Collected data
################

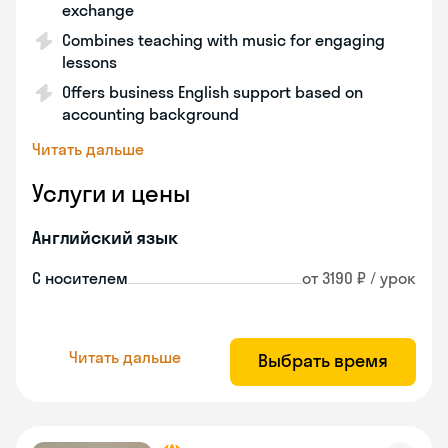
exchange
Combines teaching with music for engaging
lessons
Offers business English support based on
accounting background
Читать дальше
Услуги и цены
Английский язык
С носителем
от 3190 ₽ / урок
Читать дальше
Выбрать время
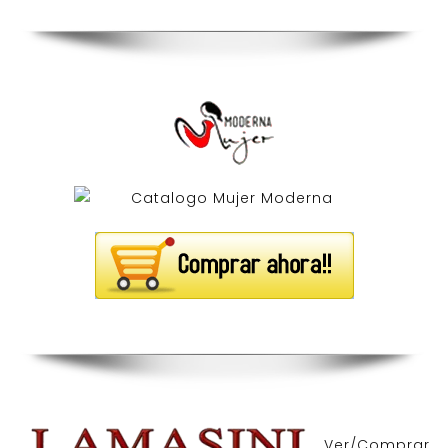
Ver/Comprar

################

- [YOUR INSTRUCTIONS] Write out the data above precisely. Pictures stay out.

- [ANSWER FOR THE TASK]
exchange
Combines teaching with music for engaging
lessons
Offers business English support based on
accounting background
Читать дальше
Услуги и цены
Английский язык
С носителем
от 3190 ₽ / урок
Читать дальше
Выбрать время
Ver/Comprar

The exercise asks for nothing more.